Exercise prompt: Go through the records and report each line in which the word "Kodları" occurs.

Exercise material:

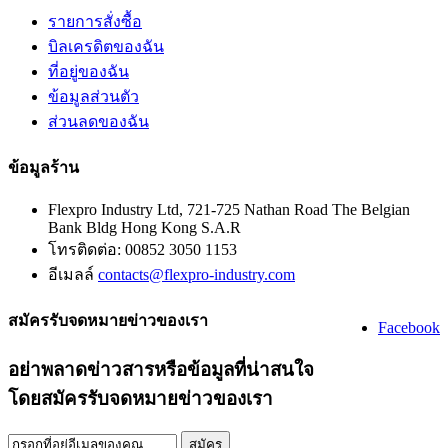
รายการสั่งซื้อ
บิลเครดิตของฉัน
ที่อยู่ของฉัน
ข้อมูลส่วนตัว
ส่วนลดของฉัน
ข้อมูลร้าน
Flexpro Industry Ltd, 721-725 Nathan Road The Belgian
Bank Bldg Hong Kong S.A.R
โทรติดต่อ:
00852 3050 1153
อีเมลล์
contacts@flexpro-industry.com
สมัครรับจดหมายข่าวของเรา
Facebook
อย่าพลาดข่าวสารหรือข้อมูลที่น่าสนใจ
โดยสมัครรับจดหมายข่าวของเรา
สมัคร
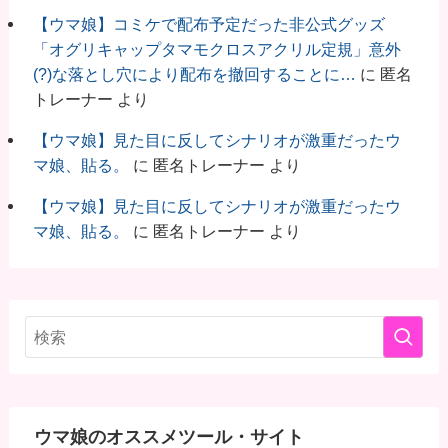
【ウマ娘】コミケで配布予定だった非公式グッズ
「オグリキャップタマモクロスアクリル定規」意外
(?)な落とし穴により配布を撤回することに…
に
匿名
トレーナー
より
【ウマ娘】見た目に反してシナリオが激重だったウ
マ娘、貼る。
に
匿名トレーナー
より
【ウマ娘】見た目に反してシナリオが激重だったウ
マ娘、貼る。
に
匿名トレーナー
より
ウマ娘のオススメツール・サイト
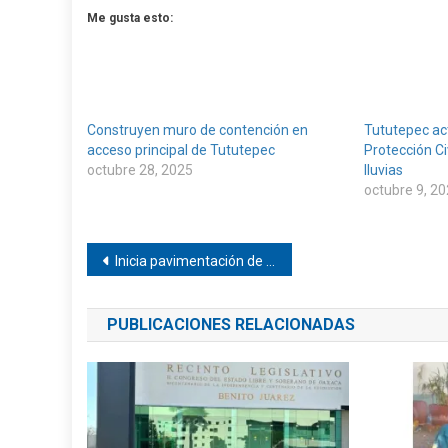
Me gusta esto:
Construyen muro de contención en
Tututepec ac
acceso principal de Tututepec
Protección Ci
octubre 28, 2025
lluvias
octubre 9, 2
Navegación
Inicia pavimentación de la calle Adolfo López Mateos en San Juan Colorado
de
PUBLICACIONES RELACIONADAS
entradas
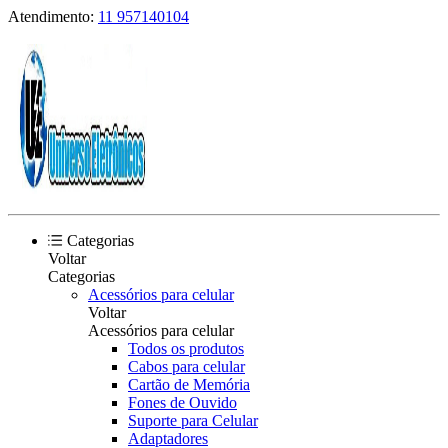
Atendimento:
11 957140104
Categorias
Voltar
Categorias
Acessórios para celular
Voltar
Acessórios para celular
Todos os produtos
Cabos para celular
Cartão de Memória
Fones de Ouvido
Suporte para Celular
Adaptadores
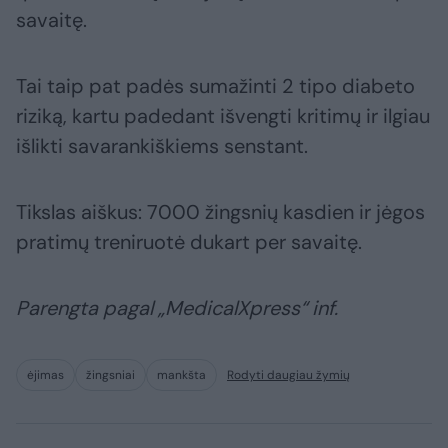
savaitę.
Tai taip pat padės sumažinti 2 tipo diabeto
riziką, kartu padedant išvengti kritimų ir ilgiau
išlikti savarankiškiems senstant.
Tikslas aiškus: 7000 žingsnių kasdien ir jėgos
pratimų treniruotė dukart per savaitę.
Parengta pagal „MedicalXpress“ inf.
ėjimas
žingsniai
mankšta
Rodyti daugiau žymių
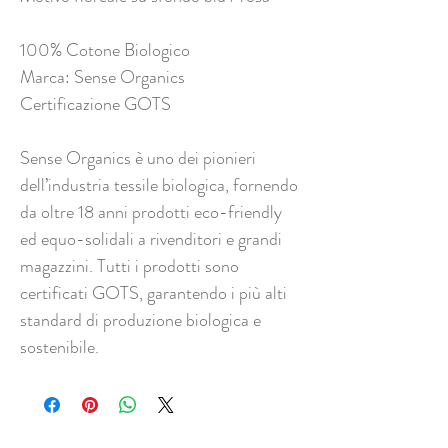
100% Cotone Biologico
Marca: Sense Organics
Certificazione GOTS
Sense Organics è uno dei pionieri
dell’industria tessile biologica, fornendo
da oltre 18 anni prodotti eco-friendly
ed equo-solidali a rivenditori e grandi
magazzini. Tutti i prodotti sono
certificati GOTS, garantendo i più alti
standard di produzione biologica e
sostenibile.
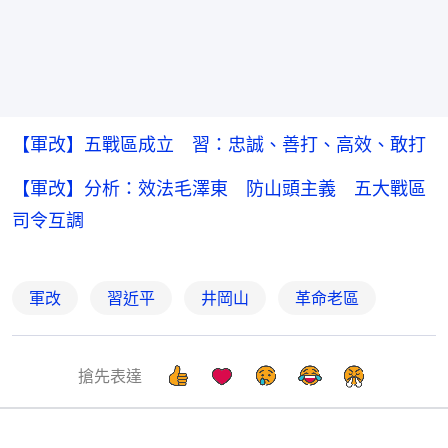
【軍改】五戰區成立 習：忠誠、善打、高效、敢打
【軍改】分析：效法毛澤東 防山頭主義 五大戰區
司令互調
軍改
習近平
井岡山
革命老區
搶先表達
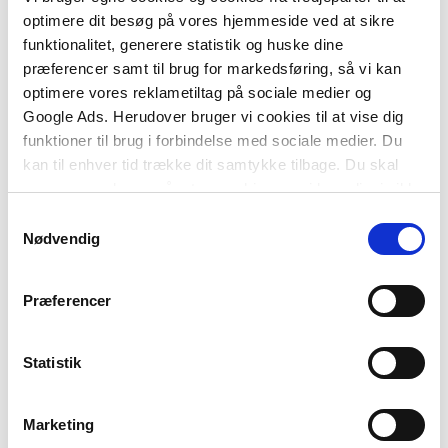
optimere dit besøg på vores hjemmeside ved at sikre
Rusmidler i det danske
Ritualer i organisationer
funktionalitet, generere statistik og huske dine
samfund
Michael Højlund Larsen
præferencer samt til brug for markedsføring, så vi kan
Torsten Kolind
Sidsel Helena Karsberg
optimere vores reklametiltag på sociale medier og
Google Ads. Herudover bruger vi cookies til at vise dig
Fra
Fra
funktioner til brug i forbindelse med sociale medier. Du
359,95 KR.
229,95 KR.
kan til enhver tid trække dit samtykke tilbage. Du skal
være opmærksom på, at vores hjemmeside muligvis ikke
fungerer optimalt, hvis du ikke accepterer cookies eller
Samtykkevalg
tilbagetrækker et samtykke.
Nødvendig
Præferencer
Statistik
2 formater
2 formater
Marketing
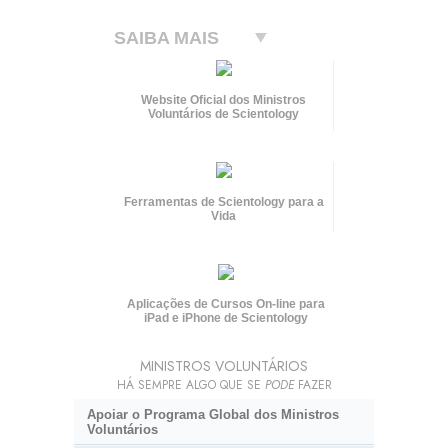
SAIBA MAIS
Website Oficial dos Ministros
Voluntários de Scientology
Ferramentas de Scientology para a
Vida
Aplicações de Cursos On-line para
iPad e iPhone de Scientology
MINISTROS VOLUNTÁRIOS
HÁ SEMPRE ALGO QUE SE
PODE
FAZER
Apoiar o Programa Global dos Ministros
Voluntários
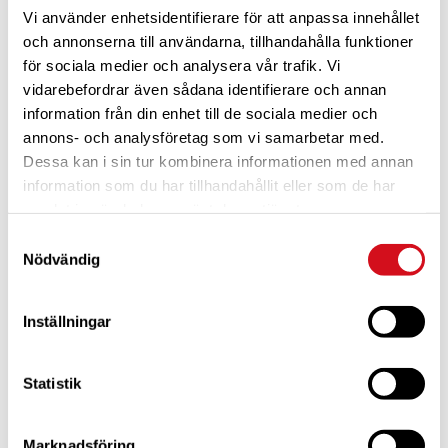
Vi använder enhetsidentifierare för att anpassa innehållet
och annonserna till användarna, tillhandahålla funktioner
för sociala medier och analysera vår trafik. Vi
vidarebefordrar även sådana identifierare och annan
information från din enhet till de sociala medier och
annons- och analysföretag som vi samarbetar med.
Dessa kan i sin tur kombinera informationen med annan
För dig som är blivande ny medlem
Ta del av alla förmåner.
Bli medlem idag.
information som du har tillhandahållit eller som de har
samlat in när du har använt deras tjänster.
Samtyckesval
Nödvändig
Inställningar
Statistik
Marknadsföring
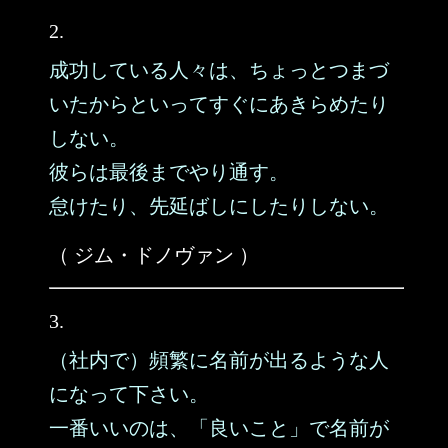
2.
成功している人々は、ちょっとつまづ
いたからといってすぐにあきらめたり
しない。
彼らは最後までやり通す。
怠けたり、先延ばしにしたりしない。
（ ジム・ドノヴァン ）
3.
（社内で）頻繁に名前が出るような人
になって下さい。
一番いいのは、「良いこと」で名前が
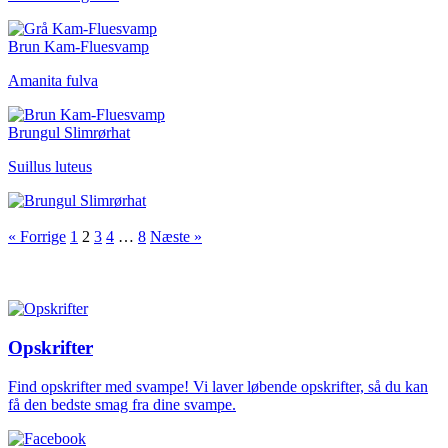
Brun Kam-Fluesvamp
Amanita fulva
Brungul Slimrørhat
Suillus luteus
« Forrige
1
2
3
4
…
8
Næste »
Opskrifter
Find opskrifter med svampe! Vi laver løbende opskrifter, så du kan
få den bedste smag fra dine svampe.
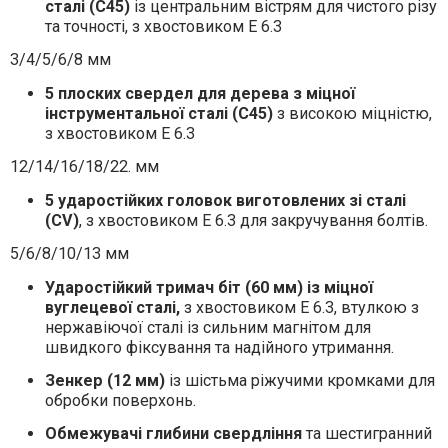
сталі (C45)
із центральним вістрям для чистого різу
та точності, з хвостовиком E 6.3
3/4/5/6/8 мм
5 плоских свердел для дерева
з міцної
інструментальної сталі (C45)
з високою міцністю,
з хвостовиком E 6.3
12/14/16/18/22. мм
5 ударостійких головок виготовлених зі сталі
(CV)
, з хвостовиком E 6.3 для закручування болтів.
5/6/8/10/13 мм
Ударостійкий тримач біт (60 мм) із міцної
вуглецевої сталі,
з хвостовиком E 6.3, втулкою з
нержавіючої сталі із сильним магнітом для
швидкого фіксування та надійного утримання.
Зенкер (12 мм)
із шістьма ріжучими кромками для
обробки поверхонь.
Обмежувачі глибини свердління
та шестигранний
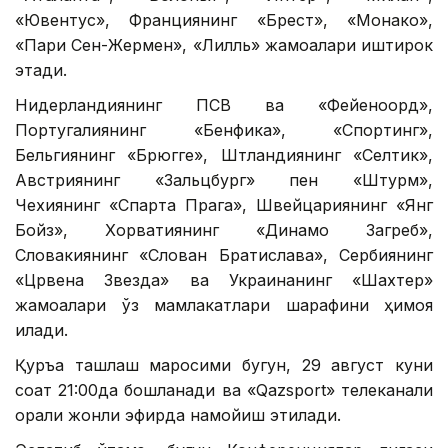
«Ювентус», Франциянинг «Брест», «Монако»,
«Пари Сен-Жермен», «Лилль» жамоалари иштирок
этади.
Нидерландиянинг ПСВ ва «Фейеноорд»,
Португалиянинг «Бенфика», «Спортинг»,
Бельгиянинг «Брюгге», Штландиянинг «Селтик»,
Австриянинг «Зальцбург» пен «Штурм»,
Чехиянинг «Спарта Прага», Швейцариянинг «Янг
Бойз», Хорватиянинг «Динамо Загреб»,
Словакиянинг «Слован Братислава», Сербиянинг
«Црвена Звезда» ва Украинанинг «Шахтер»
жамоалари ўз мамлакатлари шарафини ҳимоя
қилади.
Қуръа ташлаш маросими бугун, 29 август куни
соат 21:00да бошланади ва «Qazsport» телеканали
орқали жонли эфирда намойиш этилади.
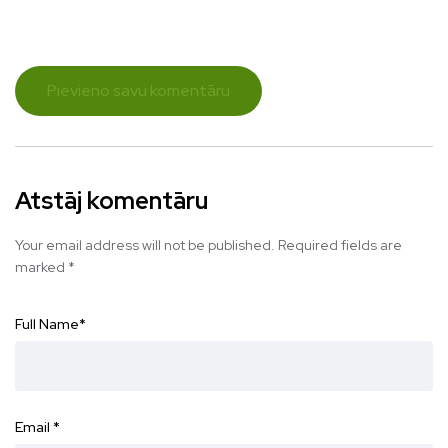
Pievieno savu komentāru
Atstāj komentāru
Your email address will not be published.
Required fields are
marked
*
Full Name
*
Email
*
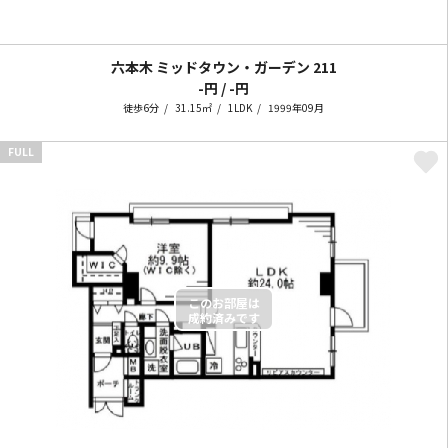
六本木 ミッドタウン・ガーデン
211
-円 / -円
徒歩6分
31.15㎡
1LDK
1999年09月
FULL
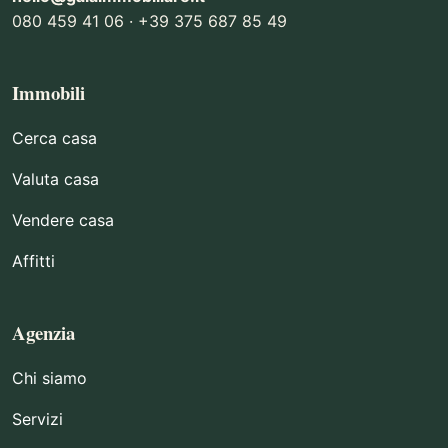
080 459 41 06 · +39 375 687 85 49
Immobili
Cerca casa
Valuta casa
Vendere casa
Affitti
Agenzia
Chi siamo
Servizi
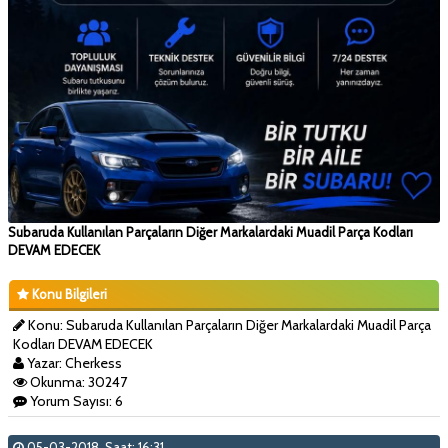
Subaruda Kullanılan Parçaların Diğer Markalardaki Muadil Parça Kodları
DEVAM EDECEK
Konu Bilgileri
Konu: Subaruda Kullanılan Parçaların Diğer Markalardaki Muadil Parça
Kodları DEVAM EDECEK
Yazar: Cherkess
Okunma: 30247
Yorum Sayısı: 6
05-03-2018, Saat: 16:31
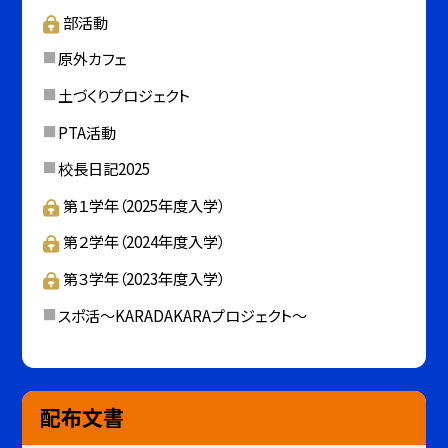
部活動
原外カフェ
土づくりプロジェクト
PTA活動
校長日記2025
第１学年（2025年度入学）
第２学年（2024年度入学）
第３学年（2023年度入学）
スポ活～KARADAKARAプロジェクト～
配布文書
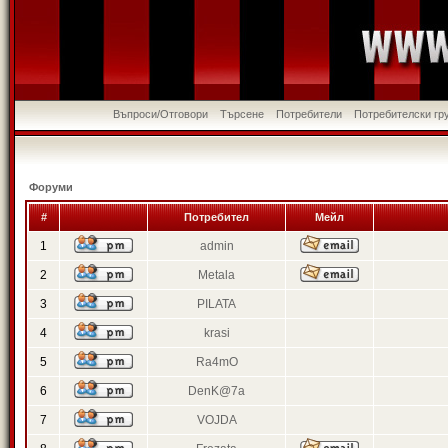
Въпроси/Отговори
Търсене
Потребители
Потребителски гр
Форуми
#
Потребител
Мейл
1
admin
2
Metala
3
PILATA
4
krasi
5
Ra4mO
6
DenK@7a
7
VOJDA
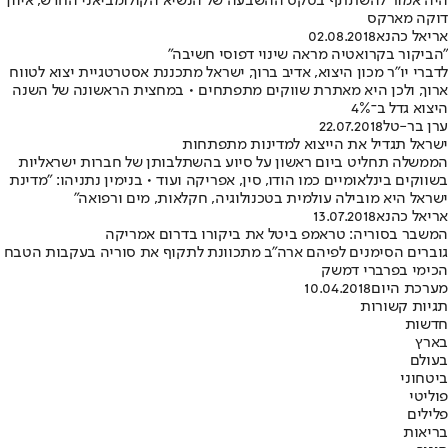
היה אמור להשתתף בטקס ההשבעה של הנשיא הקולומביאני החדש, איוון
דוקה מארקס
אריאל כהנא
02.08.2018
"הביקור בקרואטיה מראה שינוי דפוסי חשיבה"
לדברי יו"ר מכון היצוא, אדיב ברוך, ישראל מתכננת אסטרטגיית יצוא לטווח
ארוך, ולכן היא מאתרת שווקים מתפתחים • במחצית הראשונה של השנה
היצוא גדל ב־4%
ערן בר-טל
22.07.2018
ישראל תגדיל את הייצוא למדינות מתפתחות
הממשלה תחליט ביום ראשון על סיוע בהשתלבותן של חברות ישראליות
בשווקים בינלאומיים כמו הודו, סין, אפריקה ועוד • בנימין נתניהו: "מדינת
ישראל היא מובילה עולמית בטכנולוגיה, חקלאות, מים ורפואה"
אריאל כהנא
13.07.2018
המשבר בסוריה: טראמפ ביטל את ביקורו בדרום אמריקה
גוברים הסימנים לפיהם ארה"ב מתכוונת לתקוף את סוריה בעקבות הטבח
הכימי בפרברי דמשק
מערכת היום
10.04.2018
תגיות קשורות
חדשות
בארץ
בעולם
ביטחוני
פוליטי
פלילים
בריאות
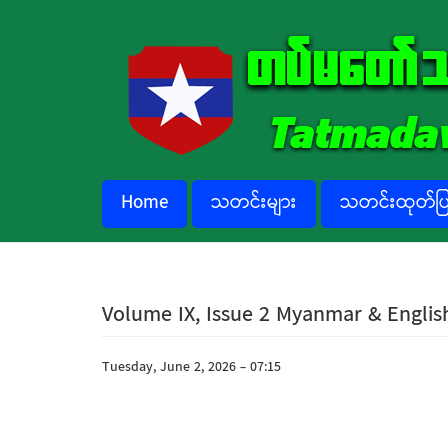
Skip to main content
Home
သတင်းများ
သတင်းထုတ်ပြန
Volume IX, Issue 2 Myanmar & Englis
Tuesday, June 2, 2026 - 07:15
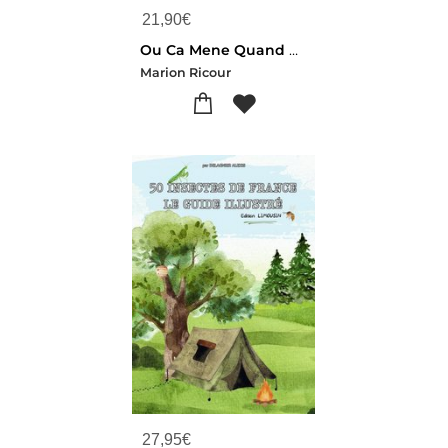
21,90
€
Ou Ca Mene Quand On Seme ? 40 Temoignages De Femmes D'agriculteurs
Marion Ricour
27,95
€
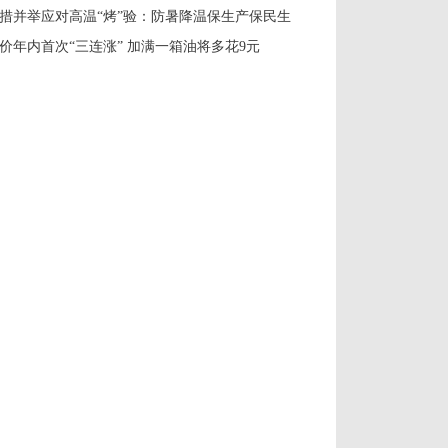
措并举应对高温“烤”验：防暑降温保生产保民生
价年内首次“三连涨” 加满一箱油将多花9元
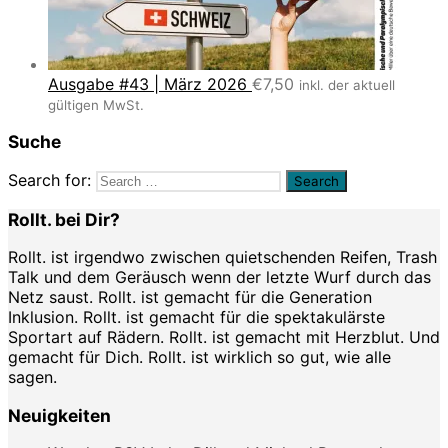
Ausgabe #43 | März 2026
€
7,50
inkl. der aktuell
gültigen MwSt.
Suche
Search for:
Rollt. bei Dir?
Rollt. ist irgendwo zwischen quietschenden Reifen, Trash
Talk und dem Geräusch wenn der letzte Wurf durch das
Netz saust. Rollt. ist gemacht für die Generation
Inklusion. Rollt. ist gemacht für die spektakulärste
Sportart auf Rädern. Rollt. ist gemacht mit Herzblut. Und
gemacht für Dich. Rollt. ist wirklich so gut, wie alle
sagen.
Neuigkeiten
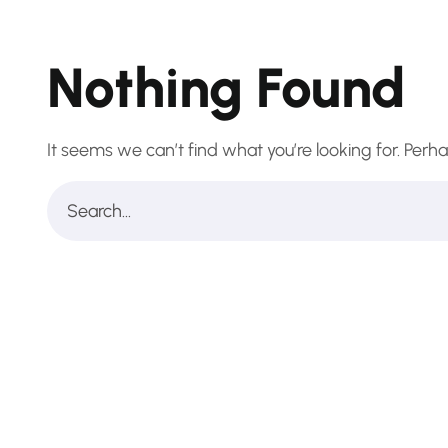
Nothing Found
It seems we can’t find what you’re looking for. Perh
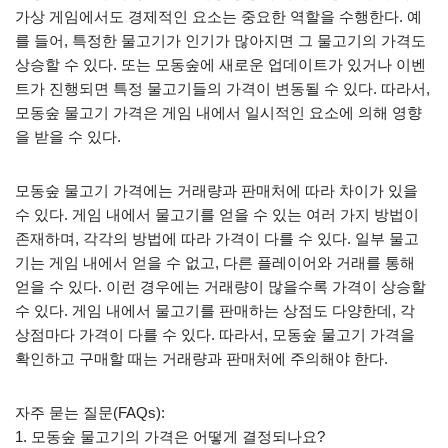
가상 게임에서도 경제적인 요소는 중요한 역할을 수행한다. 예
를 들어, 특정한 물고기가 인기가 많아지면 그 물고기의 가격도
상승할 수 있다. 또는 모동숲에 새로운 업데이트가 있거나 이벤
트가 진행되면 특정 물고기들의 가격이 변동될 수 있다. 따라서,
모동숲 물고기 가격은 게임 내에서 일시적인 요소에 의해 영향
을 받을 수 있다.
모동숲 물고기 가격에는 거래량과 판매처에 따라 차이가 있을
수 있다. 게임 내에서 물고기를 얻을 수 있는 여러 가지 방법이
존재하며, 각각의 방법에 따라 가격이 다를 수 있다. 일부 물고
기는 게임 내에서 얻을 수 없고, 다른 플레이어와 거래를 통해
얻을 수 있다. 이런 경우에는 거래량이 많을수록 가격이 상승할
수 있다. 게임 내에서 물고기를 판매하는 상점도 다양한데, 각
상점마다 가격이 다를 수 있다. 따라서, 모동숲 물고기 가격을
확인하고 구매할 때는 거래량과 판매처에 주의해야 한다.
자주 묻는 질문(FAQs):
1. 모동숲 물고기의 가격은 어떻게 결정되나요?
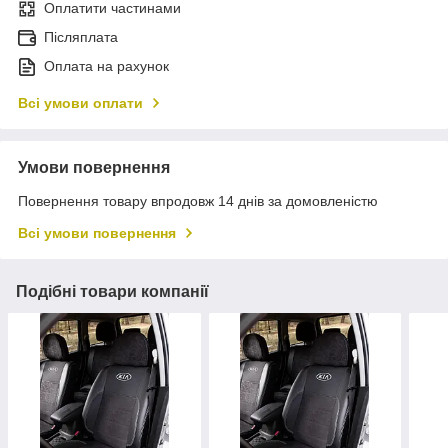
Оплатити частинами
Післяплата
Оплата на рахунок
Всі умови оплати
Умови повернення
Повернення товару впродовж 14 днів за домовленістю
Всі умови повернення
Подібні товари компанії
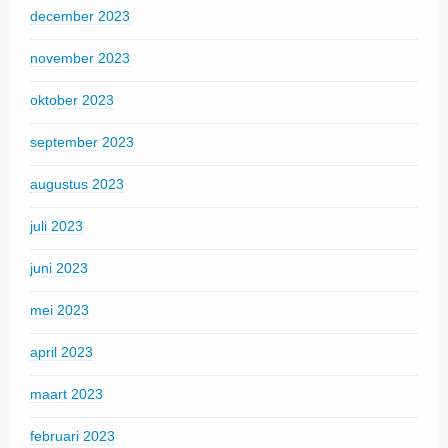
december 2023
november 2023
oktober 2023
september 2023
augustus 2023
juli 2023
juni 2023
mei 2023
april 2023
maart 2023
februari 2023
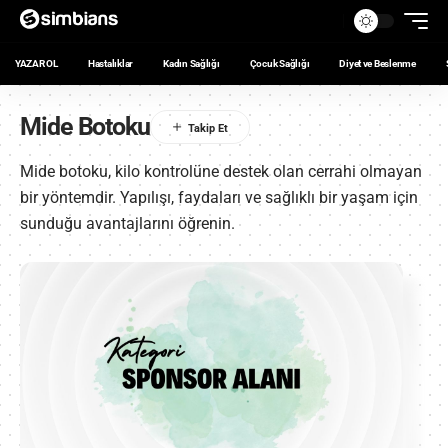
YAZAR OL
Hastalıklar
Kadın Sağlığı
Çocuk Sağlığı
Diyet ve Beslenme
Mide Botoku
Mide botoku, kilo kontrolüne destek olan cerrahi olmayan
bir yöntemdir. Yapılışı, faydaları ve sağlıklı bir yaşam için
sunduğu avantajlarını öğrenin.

Final answer:
Subaruda Kullanılan Parçaların Diğer Markalardaki Muadil Parça Kodları
Kodları DEVAM EDECEK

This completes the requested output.